_Dataset records_
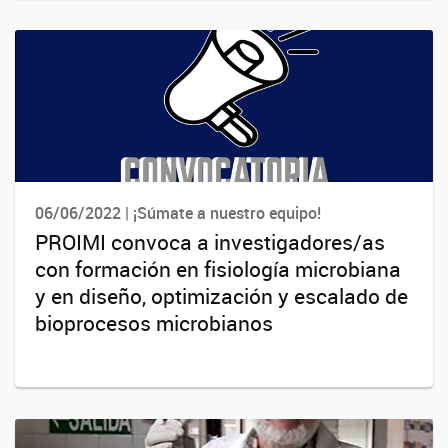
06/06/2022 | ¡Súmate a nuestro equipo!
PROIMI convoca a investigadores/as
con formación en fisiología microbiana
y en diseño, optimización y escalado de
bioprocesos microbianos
==
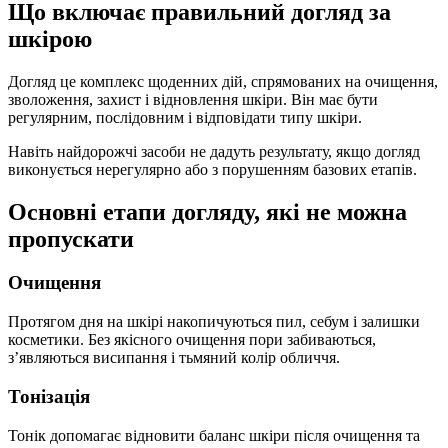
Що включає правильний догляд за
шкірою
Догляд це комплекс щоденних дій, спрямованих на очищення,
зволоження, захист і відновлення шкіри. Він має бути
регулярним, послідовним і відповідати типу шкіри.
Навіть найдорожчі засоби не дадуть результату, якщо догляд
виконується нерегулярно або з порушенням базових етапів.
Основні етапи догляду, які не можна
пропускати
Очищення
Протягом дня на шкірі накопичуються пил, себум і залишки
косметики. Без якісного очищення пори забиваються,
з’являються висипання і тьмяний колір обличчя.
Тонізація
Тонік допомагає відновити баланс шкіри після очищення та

_What to produce_
Above are some records; copy exactly the lines from the one with "регулярним, послідовним і" through the one with "Тонік допомагає відновити", both included, and no others.

_Task solution_
регулярним, послідовним і відповідати типу шкіри.
Навіть найдорожчі засоби не дадуть результату, якщо догляд
виконується нерегулярно або з порушенням базових етапів.
Основні етапи догляду, які не можна
пропускати
Очищення
Протягом дня на шкірі накопичуються пил, себум і залишки
косметики. Без якісного очищення пори забиваються,
з’являються висипання і тьмяний колір обличчя.
Тонізація
Тонік допомагає відновити баланс шкіри після очищення та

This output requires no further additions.